Action item
Give back each entry unchanged, minus pictures.

Page layout parsing data
%%

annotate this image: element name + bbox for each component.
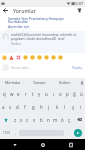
button[interactable]: h [37, 100, 45, 113]
button[interactable]: Home [29, 139, 57, 150]
staticText: l [64, 104, 66, 110]
button[interactable]: q [0, 87, 8, 100]
button[interactable]: Back [0, 7, 11, 14]
button[interactable]: Filter [74, 7, 85, 14]
staticText: ö [61, 117, 64, 123]
button[interactable]: i [77, 100, 85, 113]
button[interactable]: Tamam [26, 78, 52, 87]
staticText: t [32, 91, 34, 97]
button[interactable]: f [21, 100, 29, 113]
staticText: Yorum ekle… [11, 66, 31, 70]
button[interactable]: Merhaba [0, 78, 26, 87]
button[interactable]: ğ [71, 87, 78, 100]
button[interactable]: j [45, 100, 53, 113]
staticText: n [47, 117, 50, 123]
button[interactable]: o [57, 87, 64, 100]
staticText: m [53, 117, 58, 123]
staticText: b [40, 117, 43, 123]
staticText: Merhaba [5, 80, 21, 85]
button[interactable]: Shift [0, 113, 12, 126]
button[interactable]: Emoji [44, 55, 49, 60]
button[interactable]: u [43, 87, 50, 100]
staticText: Paylaş [72, 65, 83, 70]
button[interactable]: c [24, 113, 31, 126]
button[interactable]: Emoji [2, 55, 7, 60]
staticText: j [48, 104, 50, 110]
staticText: u [45, 91, 48, 97]
button[interactable]: t [29, 87, 36, 100]
button[interactable]: Emoji [58, 55, 63, 60]
staticText: ?123 [3, 131, 10, 135]
button[interactable]: Emoji [37, 55, 42, 60]
button[interactable]: ç [66, 113, 73, 126]
button[interactable]: Emoji [16, 55, 21, 60]
staticText: z [14, 117, 17, 123]
staticText: , [15, 130, 17, 135]
button[interactable]: Emoji [23, 55, 28, 60]
button[interactable]: d [14, 100, 21, 113]
button[interactable]: ş [69, 100, 77, 113]
staticText: Yorumlar [13, 7, 36, 14]
staticText: f [24, 104, 26, 110]
button[interactable]: v [31, 113, 38, 126]
button[interactable]: Kullanı [52, 78, 78, 87]
button[interactable]: ö [59, 113, 66, 126]
staticText: k [56, 104, 59, 110]
staticText: i [80, 104, 82, 110]
staticText: r [25, 91, 27, 97]
button[interactable]: Back [0, 139, 29, 150]
button[interactable]: r [22, 87, 29, 100]
button[interactable]: g [29, 100, 37, 113]
button[interactable]: s [7, 100, 14, 113]
staticText: o [59, 91, 62, 97]
button[interactable]: Emoji [9, 55, 14, 60]
staticText: . [67, 130, 69, 135]
button[interactable]: a [0, 100, 7, 113]
staticText: e [17, 91, 20, 97]
staticText: s [9, 104, 12, 110]
button[interactable]: ?123 [0, 126, 12, 139]
staticText: ş [72, 104, 75, 110]
button[interactable]: Emoji [30, 55, 35, 60]
staticText: 20:07 [73, 1, 84, 6]
staticText: x [20, 117, 23, 123]
staticText: mafie0234 bunuhen hoscardear, ethimlik v… [11, 33, 83, 41]
staticText: c [26, 117, 29, 123]
staticText: y [38, 91, 41, 97]
staticText: Ayrıntılar için [8, 24, 30, 29]
button[interactable]: l [61, 100, 69, 113]
button[interactable]: Recents [57, 139, 85, 150]
button[interactable]: Backspace [73, 113, 85, 126]
button[interactable]: e [15, 87, 22, 100]
button[interactable]: Emoji [51, 55, 56, 60]
button[interactable]: Paylaş [72, 65, 83, 70]
button[interactable]: ı [50, 87, 57, 100]
button[interactable]: b [38, 113, 45, 126]
button[interactable]: p [64, 87, 71, 100]
staticText: p [66, 91, 69, 97]
button[interactable]: Voice input [78, 78, 85, 87]
staticText: d [16, 104, 19, 110]
button[interactable]: k [53, 100, 61, 113]
button[interactable]: m [52, 113, 59, 126]
staticText: q [3, 91, 6, 97]
button[interactable]: x [18, 113, 24, 126]
staticText: ü [80, 91, 83, 97]
button[interactable]: Send [74, 129, 82, 137]
staticText: Ali Üyemimek [6, 30, 25, 31]
button[interactable]: w [8, 87, 15, 100]
button[interactable]: z [12, 113, 18, 126]
button[interactable]: ü [78, 87, 85, 100]
button[interactable]: y [36, 87, 43, 100]
staticText: ı [53, 91, 55, 97]
staticText: g [32, 104, 35, 110]
button[interactable]: n [45, 113, 52, 126]
button[interactable]: Comma [12, 126, 19, 139]
staticText: w [10, 91, 14, 97]
staticText: h [40, 104, 43, 110]
button[interactable]: mafie0234 bunuhen hoscardear, ethimlik v… [11, 33, 83, 46]
staticText: ğ [73, 91, 76, 97]
staticText: Yanıtlar [11, 42, 21, 46]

%%

Written answer
annotate this image: element name + bbox for each component.
button[interactable]: h [37, 100, 45, 113]
button[interactable]: Home [29, 139, 57, 150]
staticText: l [64, 104, 66, 110]
button[interactable]: q [0, 87, 8, 100]
button[interactable]: Back [0, 7, 11, 14]
button[interactable]: Filter [74, 7, 85, 14]
staticText: ö [61, 117, 64, 123]
button[interactable]: i [77, 100, 85, 113]
button[interactable]: Tamam [26, 78, 52, 87]
staticText: t [32, 91, 34, 97]
button[interactable]: f [21, 100, 29, 113]
staticText: Yorum ekle… [11, 66, 31, 70]
button[interactable]: Merhaba [0, 78, 26, 87]
button[interactable]: ğ [71, 87, 78, 100]
button[interactable]: j [45, 100, 53, 113]
staticText: n [47, 117, 50, 123]
button[interactable]: o [57, 87, 64, 100]
staticText: m [53, 117, 58, 123]
staticText: b [40, 117, 43, 123]
staticText: Merhaba [5, 80, 21, 85]
button[interactable]: Shift [0, 113, 12, 126]
button[interactable]: Emoji [44, 55, 49, 60]
button[interactable]: u [43, 87, 50, 100]
staticText: Paylaş [72, 65, 83, 70]
button[interactable]: c [24, 113, 31, 126]
button[interactable]: Emoji [2, 55, 7, 60]
staticText: j [48, 104, 50, 110]
staticText: u [45, 91, 48, 97]
button[interactable]: t [29, 87, 36, 100]
button[interactable]: Emoji [58, 55, 63, 60]
staticText: ?123 [3, 131, 10, 135]
button[interactable]: Emoji [37, 55, 42, 60]
button[interactable]: ç [66, 113, 73, 126]
button[interactable]: Emoji [16, 55, 21, 60]
staticText: z [14, 117, 17, 123]
staticText: , [15, 130, 17, 135]
button[interactable]: Emoji [23, 55, 28, 60]
button[interactable]: d [14, 100, 21, 113]
button[interactable]: ş [69, 100, 77, 113]
staticText: Yorumlar [13, 7, 36, 14]
staticText: f [24, 104, 26, 110]
button[interactable]: v [31, 113, 38, 126]
button[interactable]: Kullanı [52, 78, 78, 87]
button[interactable]: ö [59, 113, 66, 126]
staticText: k [56, 104, 59, 110]
staticText: i [80, 104, 82, 110]
staticText: r [25, 91, 27, 97]
button[interactable]: Back [0, 139, 29, 150]
button[interactable]: r [22, 87, 29, 100]
button[interactable]: g [29, 100, 37, 113]
button[interactable]: s [7, 100, 14, 113]
staticText: o [59, 91, 62, 97]
button[interactable]: Emoji [9, 55, 14, 60]
staticText: . [67, 130, 69, 135]
button[interactable]: a [0, 100, 7, 113]
staticText: e [17, 91, 20, 97]
staticText: s [9, 104, 12, 110]
button[interactable]: ?123 [0, 126, 12, 139]
staticText: ş [72, 104, 75, 110]
button[interactable]: Emoji [30, 55, 35, 60]
staticText: 20:07 [73, 1, 84, 6]
staticText: x [20, 117, 23, 123]
staticText: mafie0234 bunuhen hoscardear, ethimlik v… [11, 33, 83, 41]
staticText: c [26, 117, 29, 123]
staticText: y [38, 91, 41, 97]
staticText: Ayrıntılar için [8, 24, 30, 29]
button[interactable]: l [61, 100, 69, 113]
button[interactable]: Recents [57, 139, 85, 150]
button[interactable]: Backspace [73, 113, 85, 126]
button[interactable]: e [15, 87, 22, 100]
button[interactable]: Emoji [51, 55, 56, 60]
button[interactable]: Paylaş [72, 65, 83, 70]
button[interactable]: ı [50, 87, 57, 100]
button[interactable]: b [38, 113, 45, 126]
button[interactable]: p [64, 87, 71, 100]
staticText: p [66, 91, 69, 97]
button[interactable]: Voice input [78, 78, 85, 87]
staticText: d [16, 104, 19, 110]
button[interactable]: k [53, 100, 61, 113]
button[interactable]: m [52, 113, 59, 126]
staticText: q [3, 91, 6, 97]
button[interactable]: x [18, 113, 24, 126]
staticText: ü [80, 91, 83, 97]
button[interactable]: Send [74, 129, 82, 137]
staticText: Ali Üyemimek [6, 30, 25, 31]
button[interactable]: w [8, 87, 15, 100]
button[interactable]: z [12, 113, 18, 126]
button[interactable]: ü [78, 87, 85, 100]
button[interactable]: y [36, 87, 43, 100]
staticText: ı [53, 91, 55, 97]
staticText: g [32, 104, 35, 110]
button[interactable]: n [45, 113, 52, 126]
button[interactable]: Comma [12, 126, 19, 139]
staticText: w [10, 91, 14, 97]
staticText: h [40, 104, 43, 110]
button[interactable]: mafie0234 bunuhen hoscardear, ethimlik v… [11, 33, 83, 46]
staticText: ğ [73, 91, 76, 97]
staticText: Yanıtlar [11, 42, 21, 46]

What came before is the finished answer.